(DESCRIPTION OF THE TASK) Leave the pictures out. Retype exactly the lines below from the one containing "6 575 Ft / kg" through the one containing "vogliamo soprattutto accendere", and no others.
--- RECORD EXTRACTS ---
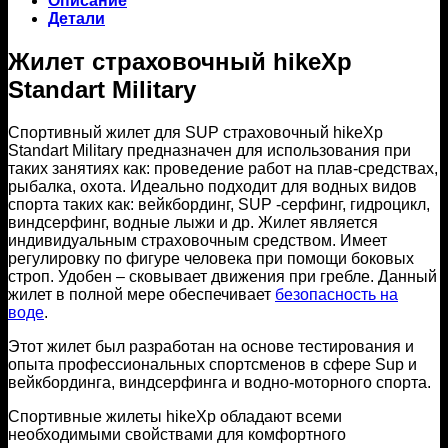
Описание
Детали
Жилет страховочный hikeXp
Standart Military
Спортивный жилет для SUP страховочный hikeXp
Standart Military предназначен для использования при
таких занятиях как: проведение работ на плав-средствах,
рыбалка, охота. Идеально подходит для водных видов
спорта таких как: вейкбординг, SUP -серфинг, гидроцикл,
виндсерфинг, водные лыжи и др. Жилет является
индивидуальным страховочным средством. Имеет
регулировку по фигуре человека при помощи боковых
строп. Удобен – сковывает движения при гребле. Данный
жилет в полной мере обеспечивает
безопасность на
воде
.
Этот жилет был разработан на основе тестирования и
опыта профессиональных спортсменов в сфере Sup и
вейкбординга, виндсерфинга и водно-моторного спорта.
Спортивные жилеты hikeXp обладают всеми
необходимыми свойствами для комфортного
---
--- RECORD EXTRACTS ---
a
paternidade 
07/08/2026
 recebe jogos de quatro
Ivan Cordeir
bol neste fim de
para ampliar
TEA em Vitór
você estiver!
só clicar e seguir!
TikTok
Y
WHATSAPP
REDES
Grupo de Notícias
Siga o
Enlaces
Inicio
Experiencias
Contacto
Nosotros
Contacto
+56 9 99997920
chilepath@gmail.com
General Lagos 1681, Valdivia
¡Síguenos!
---
--- RECORD EXTRACTS ---
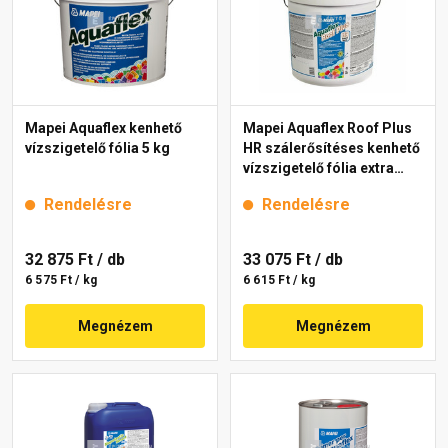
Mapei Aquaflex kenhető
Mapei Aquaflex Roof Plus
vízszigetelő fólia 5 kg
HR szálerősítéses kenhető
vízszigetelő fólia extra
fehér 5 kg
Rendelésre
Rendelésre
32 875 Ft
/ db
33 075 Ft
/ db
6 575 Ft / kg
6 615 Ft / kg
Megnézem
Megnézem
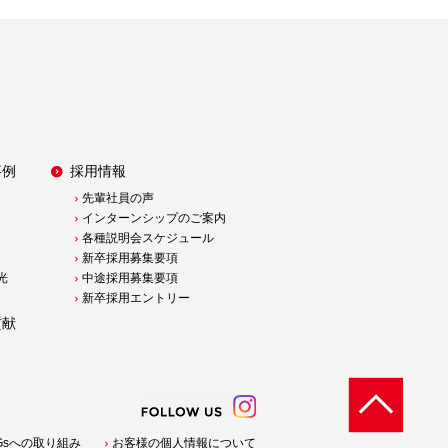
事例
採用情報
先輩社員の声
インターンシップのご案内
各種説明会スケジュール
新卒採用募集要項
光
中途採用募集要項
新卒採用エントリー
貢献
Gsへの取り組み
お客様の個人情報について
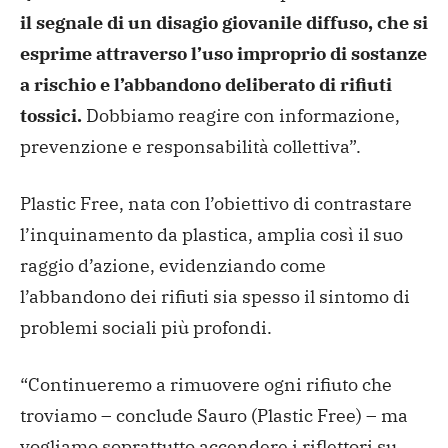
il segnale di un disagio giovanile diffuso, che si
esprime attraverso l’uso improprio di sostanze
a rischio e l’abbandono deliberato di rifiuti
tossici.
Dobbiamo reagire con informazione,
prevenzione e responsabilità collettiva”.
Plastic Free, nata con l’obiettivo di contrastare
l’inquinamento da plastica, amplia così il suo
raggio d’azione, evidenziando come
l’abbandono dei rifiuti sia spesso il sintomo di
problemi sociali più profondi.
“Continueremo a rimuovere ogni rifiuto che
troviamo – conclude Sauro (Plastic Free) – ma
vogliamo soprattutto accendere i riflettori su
---
(ANSWER TO THIS TASK)
6 575 Ft / kg
6 615 Ft / kg
Megnézem
Megnézem
事例
採用情報
先輩社員の声
インターンシップのご案内
各種説明会スケジュール
新卒採用募集要項
光
中途採用募集要項
新卒採用エントリー
貢献
Gsへの取り組み
お客様の個人情報について
il segnale di un disagio giovanile diffuso, che si
esprime attraverso l’uso improprio di sostanze
a rischio e l’abbandono deliberato di rifiuti
tossici.
Dobbiamo reagire con informazione,
prevenzione e responsabilità collettiva”.
Plastic Free, nata con l’obiettivo di contrastare
l’inquinamento da plastica, amplia così il suo
raggio d’azione, evidenziando come
l’abbandono dei rifiuti sia spesso il sintomo di
problemi sociali più profondi.
“Continueremo a rimuovere ogni rifiuto che
troviamo – conclude Sauro (Plastic Free) – ma
vogliamo soprattutto accendere i riflettori su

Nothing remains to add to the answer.